The exact trigger is unknown, but lupus results from a complex interaction of:

• Genetics: Over 100 genetic risk loci identified; concordance in identical twins of ~25–50%, indicating genes are necessary but not sufficient
• Hormones: Estrogen appears to promote autoimmunity, explaining the strong female predominance. Lupus often flares during pregnancy and at ovulation.
• Environment: Ultraviolet light is the most documented trigger (explaining photosensitivity). Epstein-Barr virus infection, smoking, and certain drugs (drug-induced lupus) are also implicated.

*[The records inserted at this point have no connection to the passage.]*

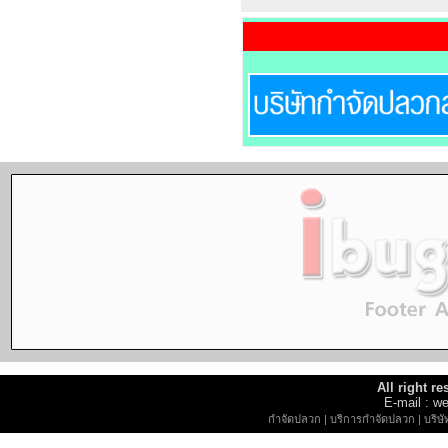
All right r
E-mail : 
กำจัดปลวก
|
บริการกำจัดปลวก
|
บริษ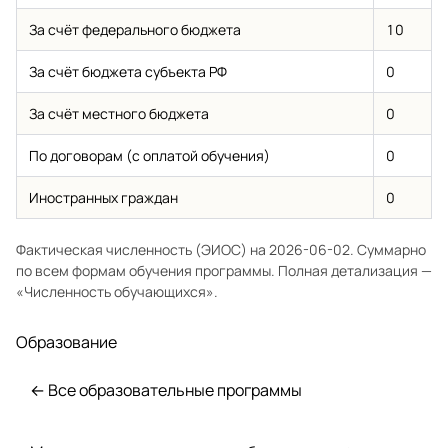
За счёт федерального бюджета
10
За счёт бюджета субъекта РФ
0
За счёт местного бюджета
0
По договорам (с оплатой обучения)
0
Иностранных граждан
0
Фактическая численность (ЭИОС) на 2026-06-02. Суммарно
по всем формам обучения программы. Полная детализация —
«Численность обучающихся»
.
Образование
← Все образовательные программы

Symptoms: The Great Imitator

Lupus is notoriously difficult to diagnose because it can mimic dozens of other conditions and manifests differently in each patient. Average time from first symptoms to diagnosis: 6 years. Common presentations:

• Constitutional: Fatigue (in nearly all patients — often severe), fever, weight loss
• Musculoskeletal: Joint pain and swelling in 90%+ — symmetric, migratory; joint damage less common than in rheumatoid arthritis
• Skin: The classic "butterfly rash" (malar rash) — a flat red rash across the cheeks and nose bridge, shaped like a butterfly — present in ~50%; photosensitivity in ~80%; discoid rash (scarring); oral ulcers
• Renal (lupus nephritis): Kidney involvement in 50–60%, ranging from mild to severe; leading cause of lupus-related death and disability
• Hematologic: Anemia (hemolytic or chronic inflammation), low platelets (thrombocytopenia), low white blood cells
• Cardiovascular: Accelerated atherosclerosis; pericarditis; Libman-Sacks endocarditis
• Neuropsychiatric: Cognitive dysfunction ("lupus fog"), headaches, seizures, psychosis
• Serositis: Pleuritis (lung lining inflammation), pericarditis (heart lining inflammation)

Diagnosis

The ACR/EULAR 2019 Classification Criteria use a weighted scoring system based on clinical and immunological features. Key laboratory findings: positive ANA (antinuclear antibody) — present in ~98% (but not specific, also positive in healthy people); anti-dsDNA — more specific; low complement (C3, C4); blood count abnormalities. Kidney biopsy is important to characterize lupus nephritis severity.

Treatment

Lupus treatment depends on which organs are affected and disease severity:

• Hydroxychloroquine (Plaquenil): The backbone of lupus therapy — recommended for nearly all patients. Anti-malarial drug that reduces flare frequency, prevents organ damage, improves survival, and reduces cardiovascular risk. Requires regular eye monitoring for rare retinal toxicity.
• NSAIDs and corticosteroids: For acute flares — effective but corticosteroids carry significant long-term side effects (osteoporosis, infection, weight gain, diabetes)
• Immunosuppressants: Mycophenolate mofetil, azathioprine, cyclophosphamide for organ-threatening disease (particularly lupus nephritis)
• Biologics: Belimumab (Benlysta) — first biologic approved specifically for lupus (2011); anifrolumab (2021) targets the interferon pathway. Voclosporin approved for lupus nephritis (2021).

Despite the lack of a cure, modern treatment has transformed lupus outcomes dramatically. Survival rates have improved from 50% at 5 years (1950s) to 80–90% at 20 years with modern treatment.